A true, cross-enterprise view of operations through OT is important when transforming today's transit challenges into competitive advantages. With a true vision of the current state, public transportation authorities can make strategic, efficient and cost-effective inroads to an improved future state.
Moving forward: OT steps for success
Success requires a fundamental shift in how transit authorities think about managing operations. They must move from what needs to be done, to a high-level view that accounts for organizational interdependencies and overarching business goals.
Operators must overlay their focus on tasks, actions, and who will do them — with analysis that drills down to understand and probe causes and effects. It is a new focus on relational data over transactional data — a shift from reactive to proactive decision making. OT helps transit organizations to:
- Analyze transactional data in real-time in its original context to achieve new visibility
- Make informed operational decisions among field and back office managers
- Drive predictive whole life management of all operations assets to maximize value
- Enhance personnel productivity and efficiency
- Break down information silos that exist across departments and business units
- Reduce technology integration cost of ownership
- Enable new insights into cross-fleet integration
- Support long-term planning and capital expansion
Many public transportation organizations have laid the groundwork for OT through their existing investment in SES, EAM and ERP systems. However, to improve customer satisfaction and on-time performance, transit authorities must implement an OT framework to realize the full value of their investment.

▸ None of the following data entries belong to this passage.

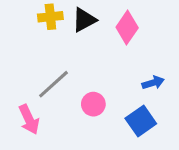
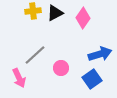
blue arrow: (153, 83) -> (100, 54), size x1.6

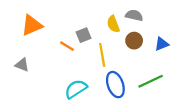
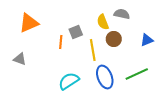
brown circle: (134, 41) -> (114, 39), moved
orange line: (67, 46) -> (61, 42), turned 64

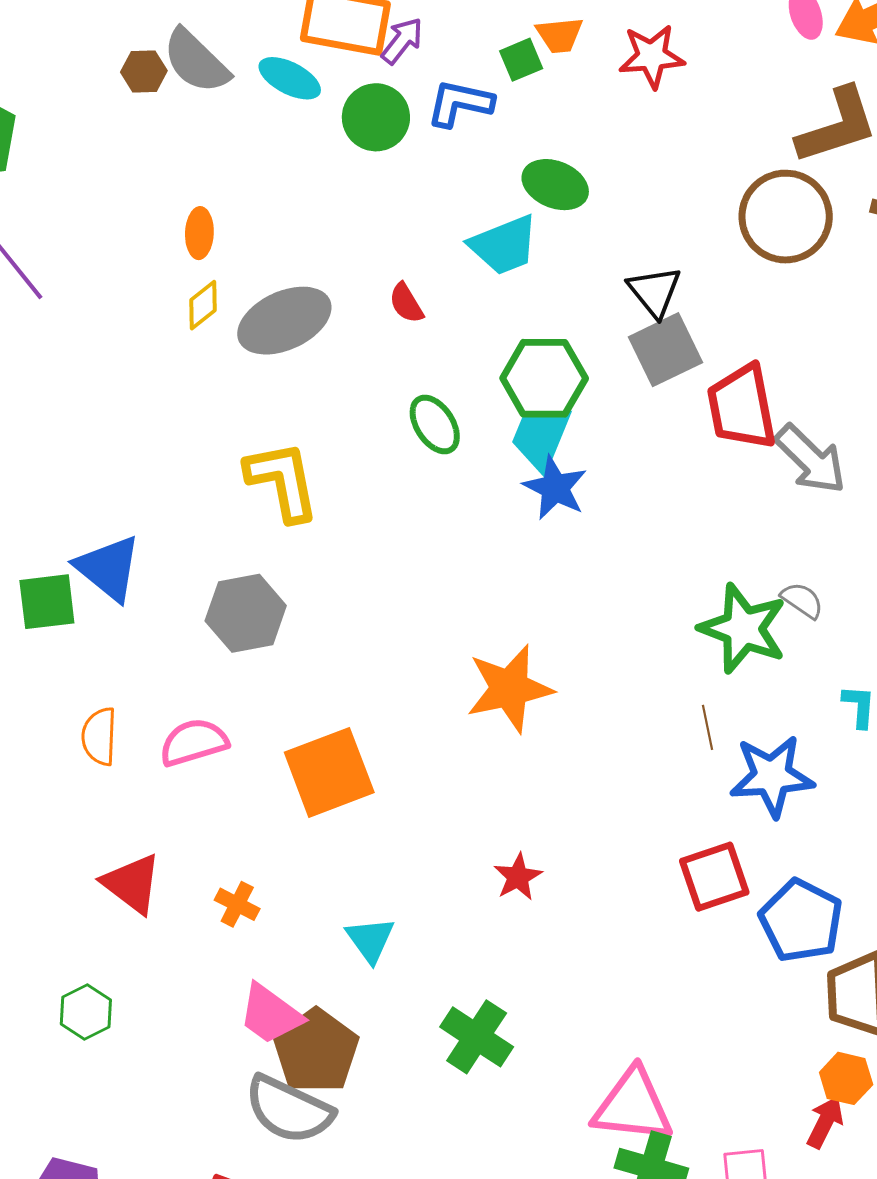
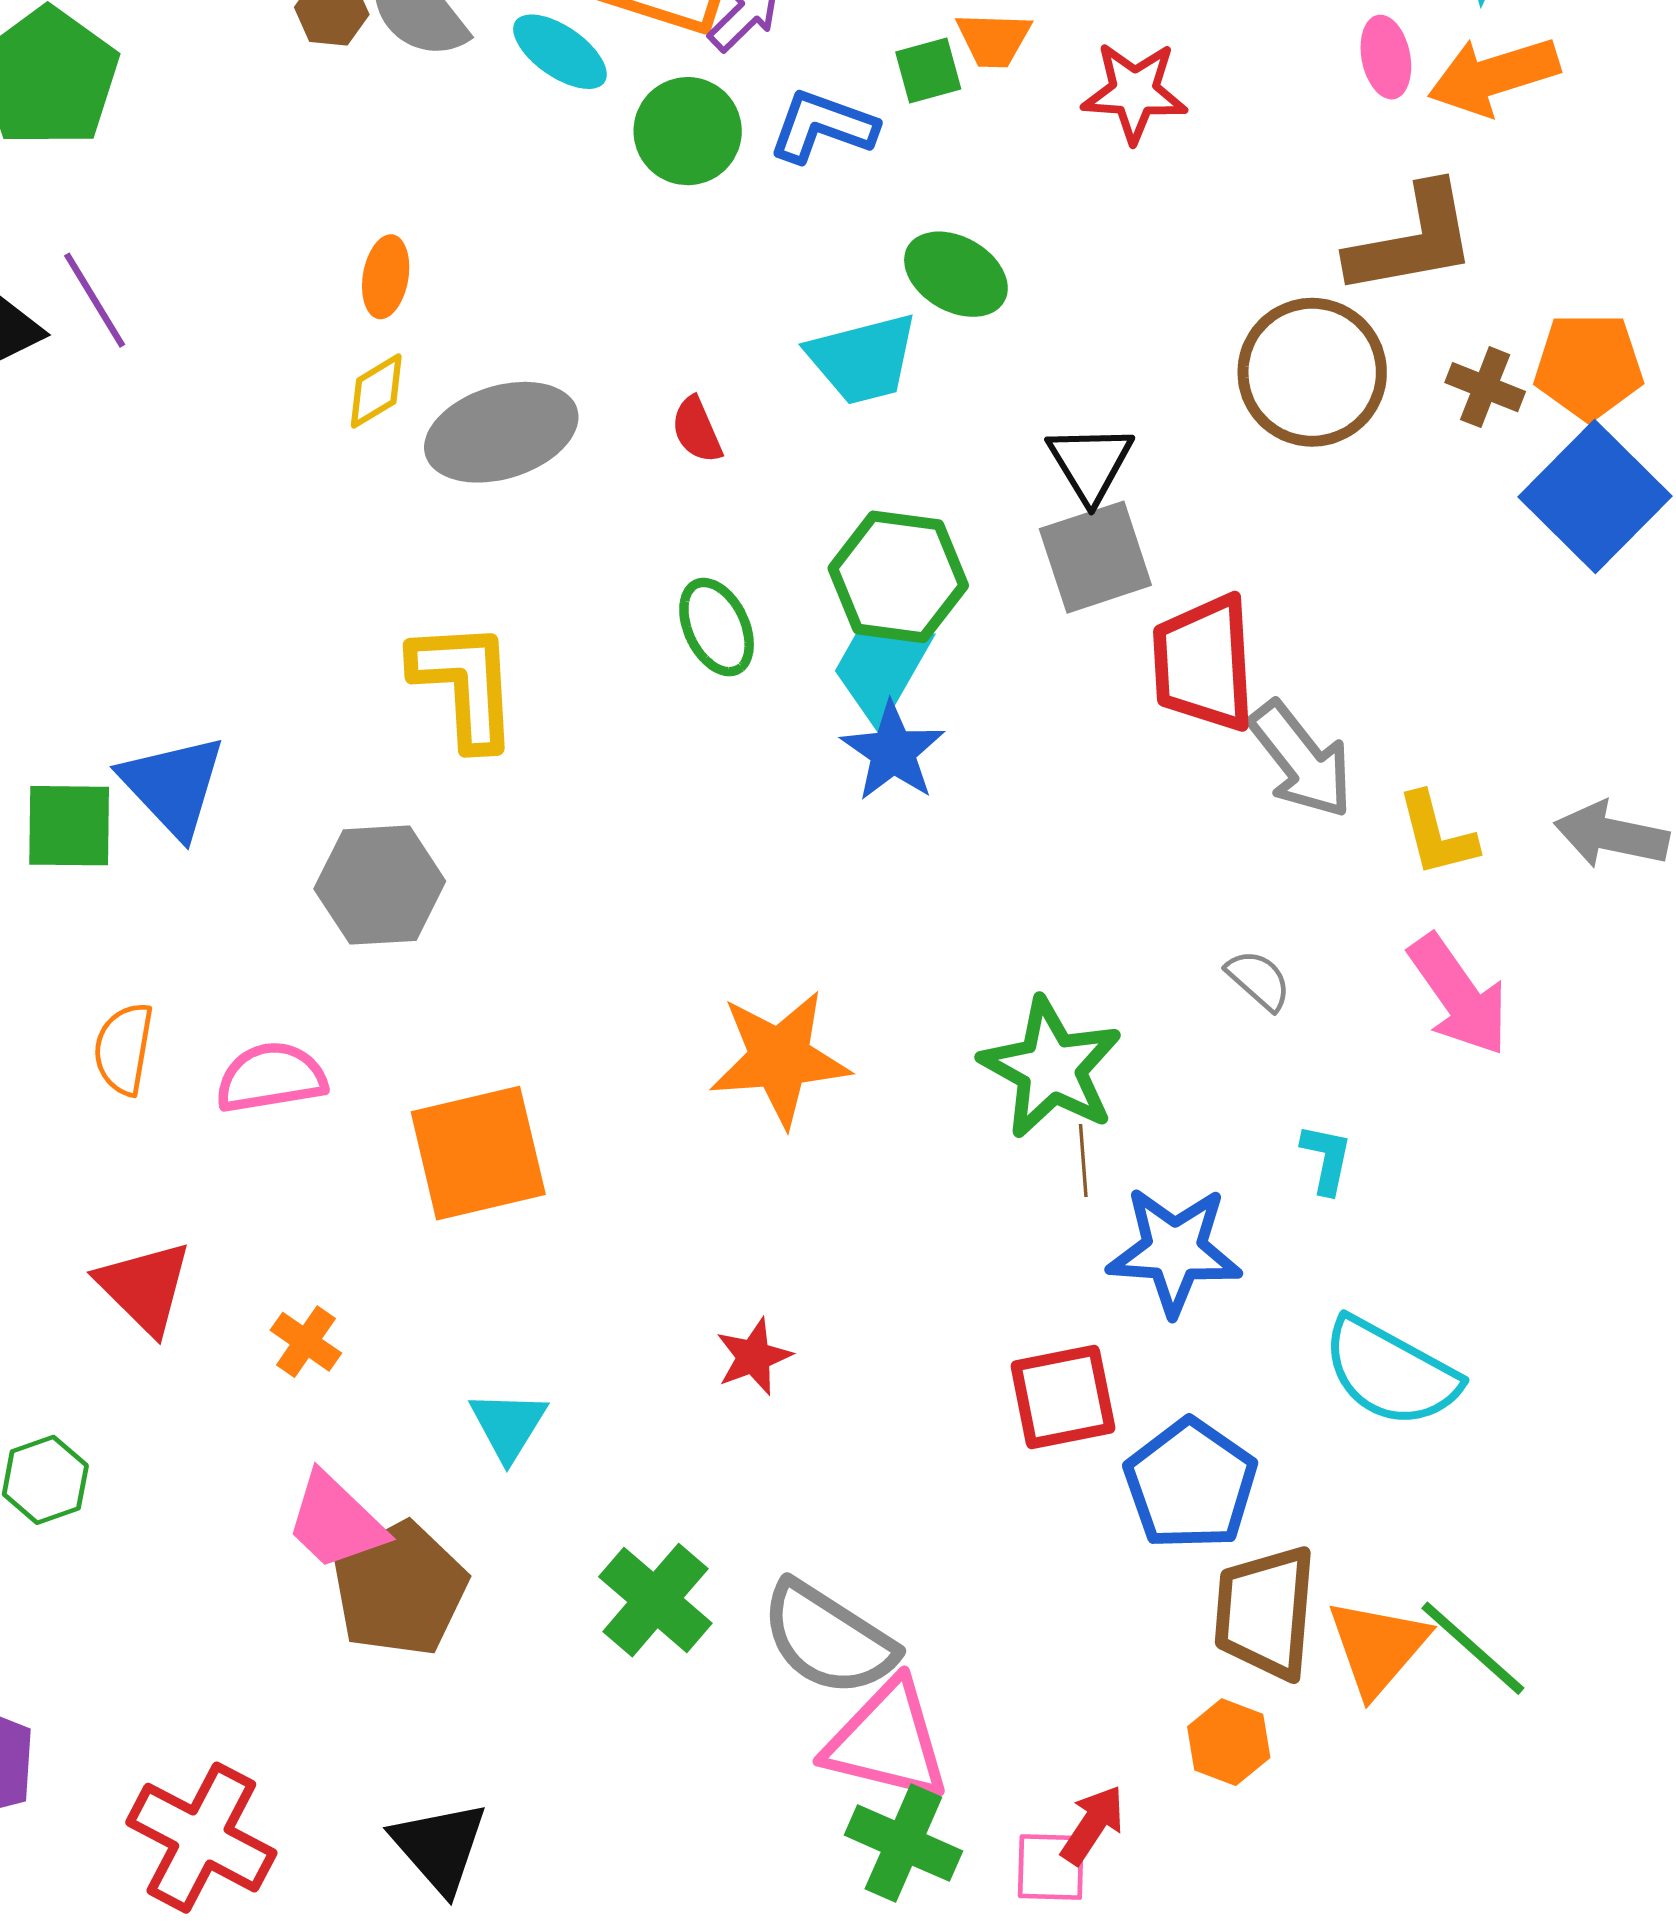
green star: (743, 628) -> (1051, 1068), moved
gray semicircle: (289, 1110) -> (828, 1639), moved
red arrow: (825, 1122) -> (1093, 1825), moved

There are several elements that should be in place for public transit authorities to move toward OT:
1. Awareness of the interdependent data necessary for operations visibility
It is vital that organizations identify all the operations data that needs to be collected and/or integrated together to provide the right visibility leading to the right decisions.
2. The essential foundation for OT is the right data
Data collection in a proper technological framework can prove challenging. Often, operations and the data that goes with it are disconnected. Organizations need both an awareness of what data to assess and a means of consolidating this data. An operations data collection framework can capture, manage and analyze data.
Many transit authorities rely on multiple systems to store different types of operations data. What's needed is a single EAM operations platform leveraged to its fullest and integrated with an ERP platform.
3. Standardization of processes, procedures, management practices and controls
OT represents a very different way of working for public transit authorities. The data and the collection framework are only as good as the processes that establish and clarify how operators can most effectively act on data insights.
4. A cultural change at every level of the public transportation organization
Although it is easy to take for granted, the human element of the OT transformation is central to its lasting success. Historically, the industry has not had access to this kind of technology. Now that it is available, the challenge is to help workers break old habits when new systems are put in place so organizations can gain the most value from their technology investment. Furthermore, the organization-wide transition from a "seat of the pants," incident-based management style to a data-driven, predictive one will require a keen and comprehensive change management focus.
Many transit companies have one or many of the above mentioned technologies in place and are making efforts to progress in each of the four elements described above. However, the high performers will be those that embrace the concepts and technologies to transform themselves on the way to supporting a customer centric business based around smarter infrastructure.